▸ Recorded data:
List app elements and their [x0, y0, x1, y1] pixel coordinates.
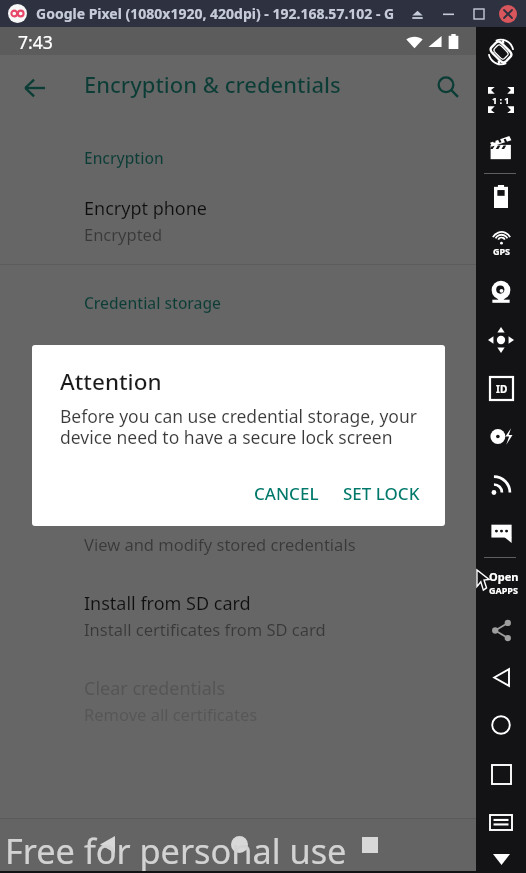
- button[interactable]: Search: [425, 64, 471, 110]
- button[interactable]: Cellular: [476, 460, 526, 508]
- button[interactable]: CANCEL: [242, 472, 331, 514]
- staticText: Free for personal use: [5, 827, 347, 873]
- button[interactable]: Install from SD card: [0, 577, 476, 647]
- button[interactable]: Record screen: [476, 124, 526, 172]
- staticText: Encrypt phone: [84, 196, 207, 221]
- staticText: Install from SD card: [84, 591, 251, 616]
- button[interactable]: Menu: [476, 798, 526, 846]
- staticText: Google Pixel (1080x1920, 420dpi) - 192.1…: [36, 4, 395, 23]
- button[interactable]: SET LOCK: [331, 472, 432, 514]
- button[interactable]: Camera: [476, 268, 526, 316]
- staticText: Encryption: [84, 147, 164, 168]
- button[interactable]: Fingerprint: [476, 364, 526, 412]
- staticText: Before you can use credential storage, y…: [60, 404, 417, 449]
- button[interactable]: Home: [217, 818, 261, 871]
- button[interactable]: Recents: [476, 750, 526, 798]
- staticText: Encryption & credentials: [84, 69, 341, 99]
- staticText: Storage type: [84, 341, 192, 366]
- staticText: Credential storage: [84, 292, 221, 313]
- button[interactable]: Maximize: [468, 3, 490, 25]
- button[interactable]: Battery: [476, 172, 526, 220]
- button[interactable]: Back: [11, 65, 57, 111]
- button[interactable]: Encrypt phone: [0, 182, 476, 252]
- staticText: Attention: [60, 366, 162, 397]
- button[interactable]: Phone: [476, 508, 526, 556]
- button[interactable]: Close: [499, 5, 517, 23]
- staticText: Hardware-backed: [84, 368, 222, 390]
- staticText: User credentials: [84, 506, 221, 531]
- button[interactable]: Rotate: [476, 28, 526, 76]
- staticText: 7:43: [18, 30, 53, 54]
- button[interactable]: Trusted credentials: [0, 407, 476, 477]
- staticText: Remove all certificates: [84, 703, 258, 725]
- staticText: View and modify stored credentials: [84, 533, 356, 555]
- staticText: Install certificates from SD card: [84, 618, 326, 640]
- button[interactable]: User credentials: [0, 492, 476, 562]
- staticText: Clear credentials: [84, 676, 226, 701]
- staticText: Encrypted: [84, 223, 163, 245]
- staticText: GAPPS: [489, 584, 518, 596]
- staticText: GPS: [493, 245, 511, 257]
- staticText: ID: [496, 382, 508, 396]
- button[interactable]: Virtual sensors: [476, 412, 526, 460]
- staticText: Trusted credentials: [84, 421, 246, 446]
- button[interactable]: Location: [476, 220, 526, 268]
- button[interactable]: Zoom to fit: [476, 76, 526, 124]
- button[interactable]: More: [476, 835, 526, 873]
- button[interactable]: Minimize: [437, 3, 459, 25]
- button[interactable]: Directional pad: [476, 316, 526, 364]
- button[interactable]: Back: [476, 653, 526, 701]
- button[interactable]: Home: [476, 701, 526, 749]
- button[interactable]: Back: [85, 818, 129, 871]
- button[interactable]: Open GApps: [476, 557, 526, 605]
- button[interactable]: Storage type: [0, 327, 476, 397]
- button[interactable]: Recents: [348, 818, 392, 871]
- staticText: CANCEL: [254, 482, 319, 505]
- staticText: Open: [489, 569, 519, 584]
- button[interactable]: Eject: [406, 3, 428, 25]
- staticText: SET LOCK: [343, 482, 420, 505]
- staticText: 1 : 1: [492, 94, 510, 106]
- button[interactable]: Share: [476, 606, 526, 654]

...

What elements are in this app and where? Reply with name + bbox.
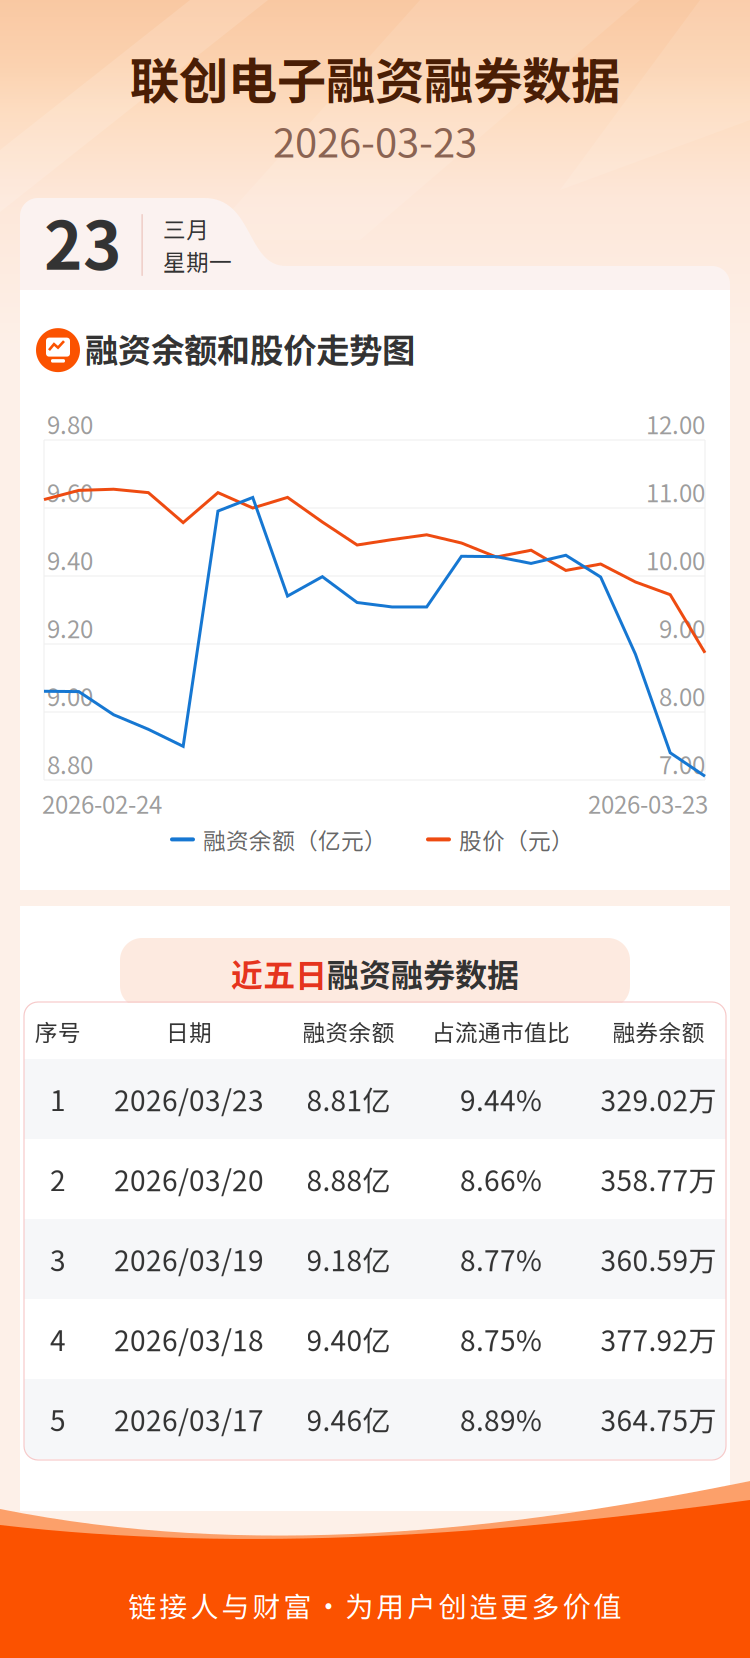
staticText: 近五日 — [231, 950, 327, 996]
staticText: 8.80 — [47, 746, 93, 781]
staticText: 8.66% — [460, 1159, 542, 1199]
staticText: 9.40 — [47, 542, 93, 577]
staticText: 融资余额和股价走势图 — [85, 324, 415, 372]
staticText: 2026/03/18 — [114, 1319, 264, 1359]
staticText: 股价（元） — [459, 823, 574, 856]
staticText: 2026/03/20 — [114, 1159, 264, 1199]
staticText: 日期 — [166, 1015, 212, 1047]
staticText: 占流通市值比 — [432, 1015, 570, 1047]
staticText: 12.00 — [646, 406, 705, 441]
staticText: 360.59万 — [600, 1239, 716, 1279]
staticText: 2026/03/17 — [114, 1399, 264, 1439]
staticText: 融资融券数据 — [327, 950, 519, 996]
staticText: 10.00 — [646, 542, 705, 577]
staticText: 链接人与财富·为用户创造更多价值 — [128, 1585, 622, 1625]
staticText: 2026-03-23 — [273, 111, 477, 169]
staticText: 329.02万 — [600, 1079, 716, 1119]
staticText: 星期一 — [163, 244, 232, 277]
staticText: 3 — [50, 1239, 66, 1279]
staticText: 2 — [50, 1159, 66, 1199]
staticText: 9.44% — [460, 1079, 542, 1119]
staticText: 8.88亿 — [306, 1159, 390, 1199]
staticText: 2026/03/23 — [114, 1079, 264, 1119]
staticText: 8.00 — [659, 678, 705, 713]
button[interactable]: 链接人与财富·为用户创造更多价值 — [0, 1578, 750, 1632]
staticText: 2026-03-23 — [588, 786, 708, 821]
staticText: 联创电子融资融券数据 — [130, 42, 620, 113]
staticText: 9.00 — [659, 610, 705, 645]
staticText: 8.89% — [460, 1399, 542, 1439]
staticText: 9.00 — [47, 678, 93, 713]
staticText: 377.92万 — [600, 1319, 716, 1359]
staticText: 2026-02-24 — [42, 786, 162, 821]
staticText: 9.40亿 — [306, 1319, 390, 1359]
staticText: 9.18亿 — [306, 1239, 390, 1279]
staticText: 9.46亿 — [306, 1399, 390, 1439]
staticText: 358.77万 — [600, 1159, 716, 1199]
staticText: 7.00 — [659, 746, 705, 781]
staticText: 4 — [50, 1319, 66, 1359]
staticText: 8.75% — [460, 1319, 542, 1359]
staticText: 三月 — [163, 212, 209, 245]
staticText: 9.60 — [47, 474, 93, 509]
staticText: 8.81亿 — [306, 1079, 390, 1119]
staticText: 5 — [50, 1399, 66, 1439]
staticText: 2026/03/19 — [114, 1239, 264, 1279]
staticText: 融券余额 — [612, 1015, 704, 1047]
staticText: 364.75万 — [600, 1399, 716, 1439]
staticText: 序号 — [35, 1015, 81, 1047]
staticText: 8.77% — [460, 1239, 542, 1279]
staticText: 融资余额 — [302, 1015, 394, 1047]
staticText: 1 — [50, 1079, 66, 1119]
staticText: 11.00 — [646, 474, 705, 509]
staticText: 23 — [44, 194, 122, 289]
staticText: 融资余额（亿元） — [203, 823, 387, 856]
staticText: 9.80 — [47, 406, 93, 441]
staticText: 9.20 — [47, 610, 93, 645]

* * *

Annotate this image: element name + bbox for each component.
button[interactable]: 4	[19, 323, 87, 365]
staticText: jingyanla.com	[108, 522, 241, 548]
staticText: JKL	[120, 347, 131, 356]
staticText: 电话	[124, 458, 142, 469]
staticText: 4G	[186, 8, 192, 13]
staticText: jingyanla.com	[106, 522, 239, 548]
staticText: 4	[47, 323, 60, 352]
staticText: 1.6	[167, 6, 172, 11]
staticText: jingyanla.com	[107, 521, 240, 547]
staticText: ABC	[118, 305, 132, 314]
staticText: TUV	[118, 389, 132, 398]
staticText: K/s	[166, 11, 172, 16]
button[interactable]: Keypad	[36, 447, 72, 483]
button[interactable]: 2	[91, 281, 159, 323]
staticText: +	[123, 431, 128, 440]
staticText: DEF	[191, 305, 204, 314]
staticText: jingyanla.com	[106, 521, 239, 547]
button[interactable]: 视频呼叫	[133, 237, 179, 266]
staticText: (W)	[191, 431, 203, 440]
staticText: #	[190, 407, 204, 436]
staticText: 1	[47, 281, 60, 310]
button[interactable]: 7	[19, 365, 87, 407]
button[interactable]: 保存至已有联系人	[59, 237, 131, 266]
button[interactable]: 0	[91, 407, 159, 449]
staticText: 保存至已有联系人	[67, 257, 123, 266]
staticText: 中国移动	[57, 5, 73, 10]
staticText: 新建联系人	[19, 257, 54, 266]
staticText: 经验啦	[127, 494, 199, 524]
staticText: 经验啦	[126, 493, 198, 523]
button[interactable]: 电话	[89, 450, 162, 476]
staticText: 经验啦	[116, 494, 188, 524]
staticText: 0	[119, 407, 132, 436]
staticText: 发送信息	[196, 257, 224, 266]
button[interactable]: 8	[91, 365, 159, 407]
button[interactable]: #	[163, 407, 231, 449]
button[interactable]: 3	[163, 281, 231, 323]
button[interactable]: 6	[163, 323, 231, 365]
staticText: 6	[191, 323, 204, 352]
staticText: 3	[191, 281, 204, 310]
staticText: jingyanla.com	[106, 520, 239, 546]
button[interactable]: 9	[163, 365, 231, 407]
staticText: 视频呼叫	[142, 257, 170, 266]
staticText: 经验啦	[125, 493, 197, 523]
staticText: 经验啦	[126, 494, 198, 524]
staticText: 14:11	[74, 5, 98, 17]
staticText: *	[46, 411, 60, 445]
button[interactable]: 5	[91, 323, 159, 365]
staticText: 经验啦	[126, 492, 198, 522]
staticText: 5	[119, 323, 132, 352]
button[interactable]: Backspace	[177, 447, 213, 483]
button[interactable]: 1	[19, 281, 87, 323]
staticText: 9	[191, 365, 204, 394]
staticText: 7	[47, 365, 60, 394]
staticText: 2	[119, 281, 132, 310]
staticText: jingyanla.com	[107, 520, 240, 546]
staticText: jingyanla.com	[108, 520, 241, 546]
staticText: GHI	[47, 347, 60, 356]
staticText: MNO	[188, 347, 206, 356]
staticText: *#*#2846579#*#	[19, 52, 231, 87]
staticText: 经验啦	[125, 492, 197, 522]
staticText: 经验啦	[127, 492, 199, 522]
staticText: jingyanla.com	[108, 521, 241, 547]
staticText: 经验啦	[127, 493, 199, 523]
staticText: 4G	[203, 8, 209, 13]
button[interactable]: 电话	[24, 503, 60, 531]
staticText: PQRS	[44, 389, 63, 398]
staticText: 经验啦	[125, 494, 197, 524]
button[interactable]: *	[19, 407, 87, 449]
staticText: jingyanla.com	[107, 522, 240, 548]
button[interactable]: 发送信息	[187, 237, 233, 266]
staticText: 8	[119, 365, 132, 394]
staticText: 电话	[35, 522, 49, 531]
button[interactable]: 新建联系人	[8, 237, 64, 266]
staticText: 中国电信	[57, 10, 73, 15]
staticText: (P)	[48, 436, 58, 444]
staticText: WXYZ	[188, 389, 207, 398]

▸ Goal of the exercise:
Each line of the listing above that includes the word "elements" should be copied.

▸ Answer to this problem:
List app elements and their [x0, y0, x1, y1] pixel coordinates.
What elements are in this app and where? Reply with name + bbox.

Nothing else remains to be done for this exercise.